Murići : la plage de sable du lac de Skadar au bout d'une piste
Le lac de Skadar et la Crmnica

Murići : la plage de sable du lac de Skadar au bout d'une piste

La plage de sable de Murići sur le lac de Skadar, au bout d'une piste, avec baignade en eau douce et un monastère juste à côté.

Quick facts

Temps de trajet depuis Kotor
Environ 1h45 (1h15 jusqu'à Virpazar, puis ~30min)
Budget journalier
15–30 € par personne
Meilleure saison
Juin à septembre
Durée conseillée
Une demi-journée
Dernier tronçon de route
Environ 3 km non goudronnés après Godinje
Best for
Voyageurs avec une voiture de location, Amateurs d'eau douce lassés des oursins de la côte, Ornithologues et visiteurs du parc national du lac de Skadar, Ceux qui combinent déjà Cetinje et Virpazar en une journée
Best time to visit
De juin à septembre, en arrivant avant 11h pour devancer la chaleur de midi sur le sable à découvert et les cars de touristes qui suivent
Days needed
Une demi-journée
Quick Answer

Murići vaut-elle le trajet depuis Kotor ?

Si vous cherchez une baignade en eau douce plutôt que le sel et les oursins de la côte, oui — Murići est l'une des seules vraies plages de sable du lac de Skadar. Les derniers kilomètres sont une piste non goudronnée, ce qui convient mieux à une voiture de location robuste qu'à une petite citadine sous la pluie, et le mieux est de la combiner avec Virpazar ou une balade en bateau sur le lac plutôt que d'en faire une demi-journée isolée depuis Kotor.

Une plage d’eau douce là où le sable manque sur la côte

Toutes les plages à portée de Kotor sont salées et surtout composées de galets ou de gravier, avec des oursins cachés sous les rochers et un vrai risque de méduses en août. Murići, sur la rive orientale du lac de Skadar, c’est tout le contraire : de l’eau douce, chaude dès juillet, et une véritable étendue de sable plutôt que les galets qui font office de plage côté Adriatique. C’est aussi franchement compliqué d’accès, ce qui explique en grande partie pourquoi elle reste tranquille.

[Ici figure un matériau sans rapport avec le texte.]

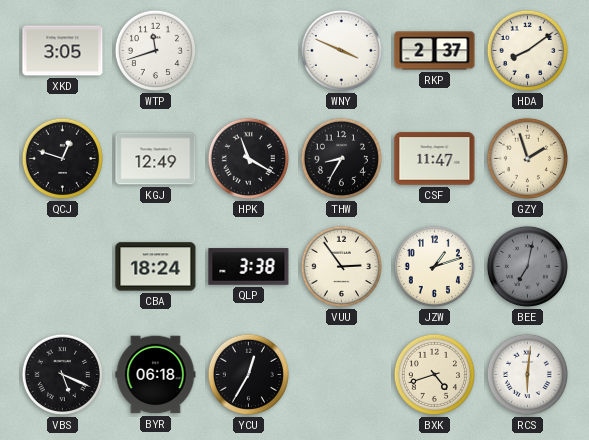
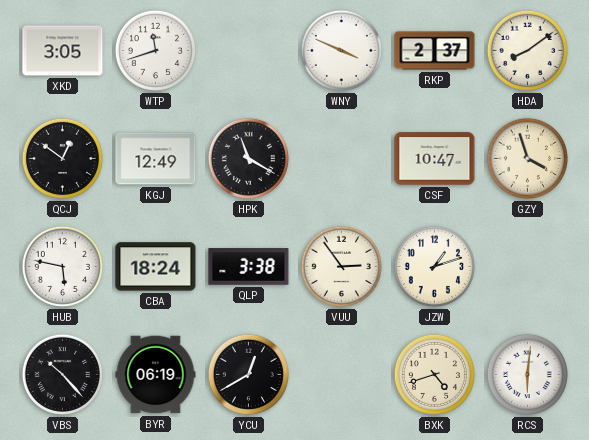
QCJ: 12:48 -> 12:51
THW: 8:35 -> none
CSF: 11:47 -> 10:47
GZY: 1:57 -> 3:57
HUB: none -> 5:47
BEE: 7:02 -> none
VBS: 5:19 -> 10:23
BYR: 06:18 -> 06:19
YCU: 12:35 -> 12:40
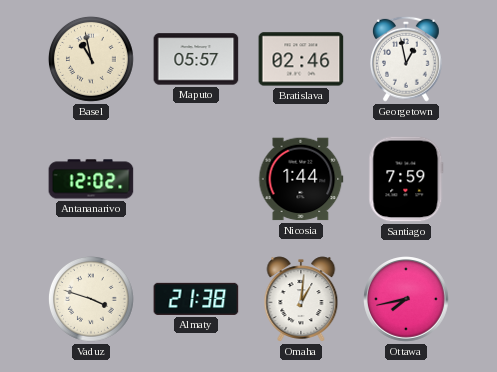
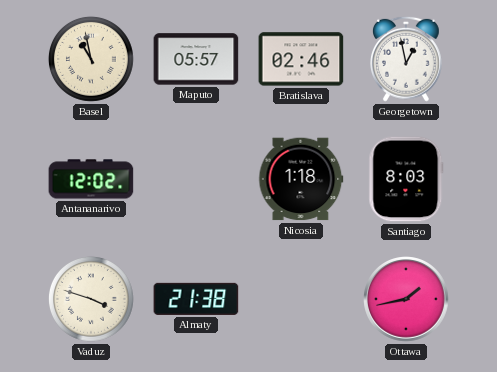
Nicosia: 1:44 -> 1:18
Santiago: 7:59 -> 8:03
Omaha: 1:01 -> none
Ottawa: 7:43 -> 1:43
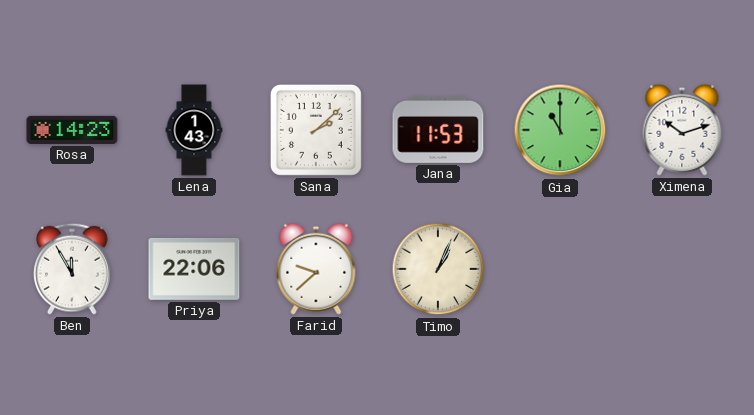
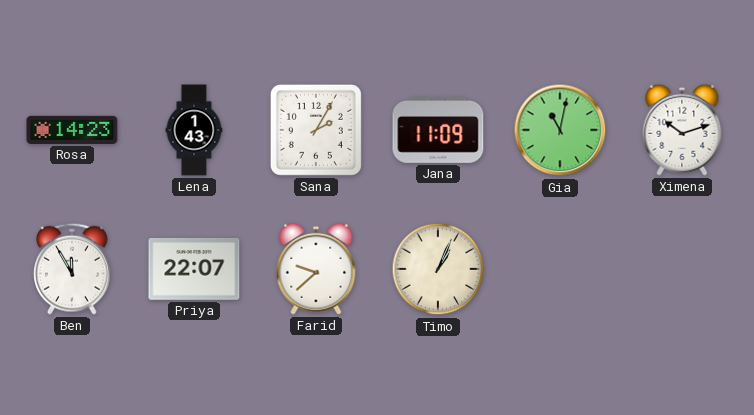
Sana: 2:08 -> 2:05
Jana: 11:53 -> 11:09
Gia: 11:00 -> 11:02
Priya: 22:06 -> 22:07
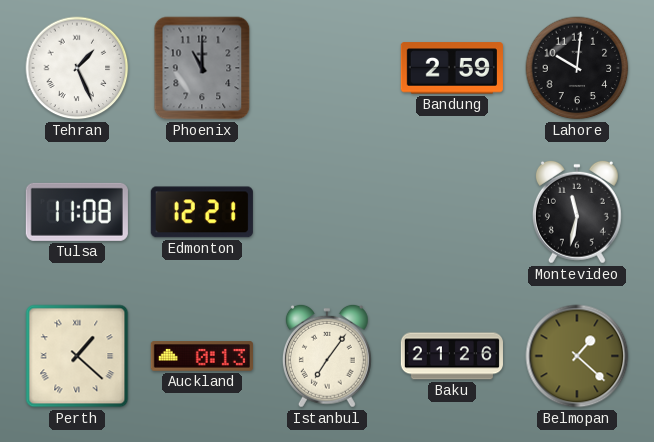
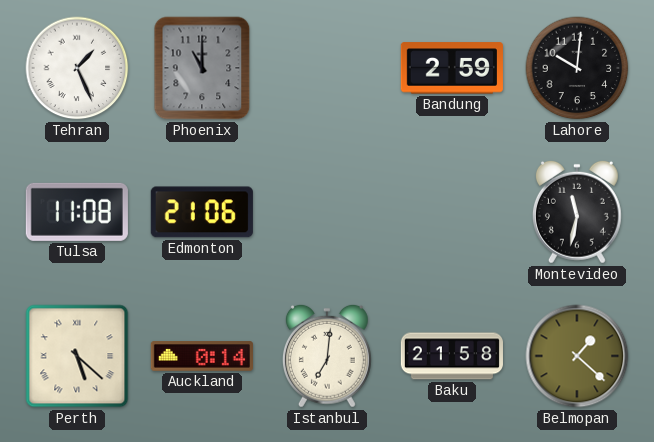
Edmonton: 12:21 -> 21:06
Perth: 1:22 -> 5:22
Auckland: 0:13 -> 0:14
Istanbul: 7:06 -> 7:01
Baku: 21:26 -> 21:58
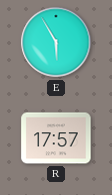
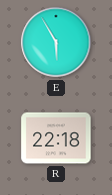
R: 17:57 -> 22:18
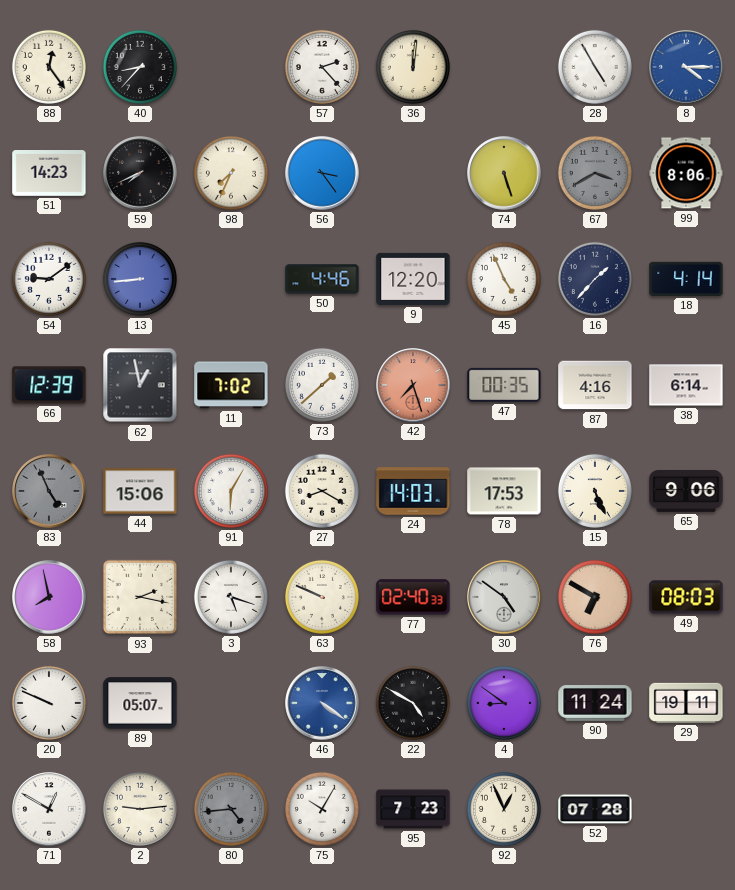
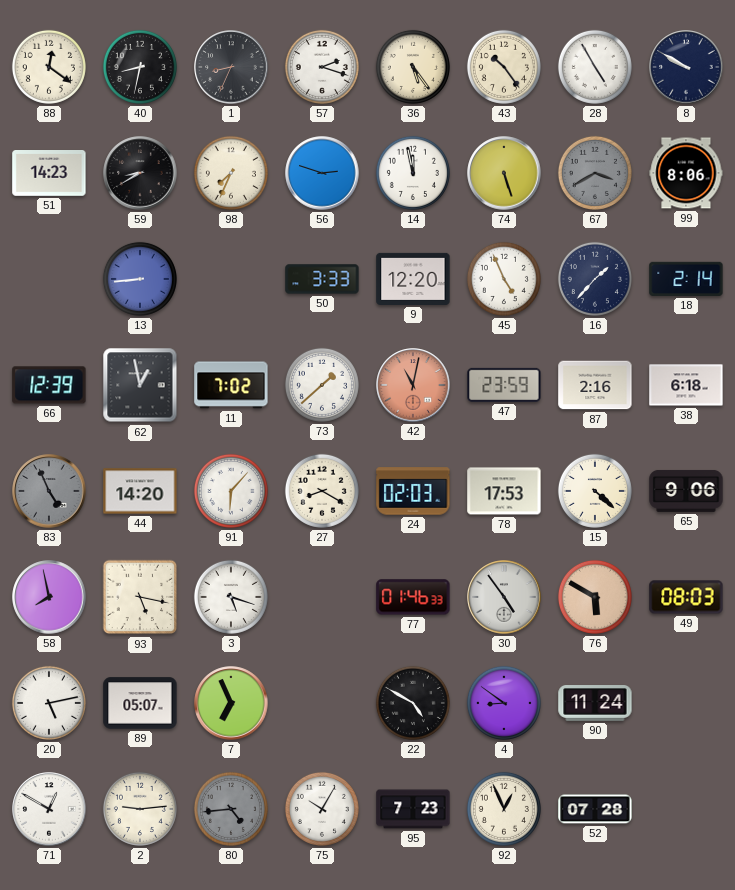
88: 12:24 -> 12:21
40: 8:37 -> 8:32
1: none -> 8:34
57: 2:23 -> 2:18
36: 12:01 -> 5:24
43: none -> 10:24
8: 4:15 -> 9:50
8 dial: blue -> navy
59: 7:41 -> 8:40
56: 3:24 -> 2:48
14: none -> 11:58
54: 9:09 -> none
50: 4:46 -> 3:33
18: 4:14 -> 2:14
42: 7:27 -> 11:02
47: 00:35 -> 23:59
87: 4:16 -> 2:16
38: 6:14 -> 6:18
44: 15:06 -> 14:20
91: 6:05 -> 6:07
24: 14:03 -> 02:03
15: 5:26 -> 4:22
93: 2:17 -> 5:17
63: 9:49 -> none
77: 02:40 -> 01:46
30: 4:51 -> 4:54
76: 6:50 -> 5:50
20: 9:49 -> 5:13
7: none -> 6:56
46: 4:21 -> none
29: 19:11 -> none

Ce n’est pas une plage sur laquelle on tombe par hasard. Elle se trouve bien au-delà de Virpazar, la petite ville que la plupart considèrent comme la porte d’entrée du lac, au bout d’une route qui passe du bitume à la terre battue sur le dernier tronçon. C’est justement ce désagrément qui fait la différence : une plage côtière à Petrovac ou Jaz est pleine dès 10h en août ; Murići ne l’est presque jamais, car il faut de l’effort — et une voiture qui supporte un peu de gravier — pour y arriver.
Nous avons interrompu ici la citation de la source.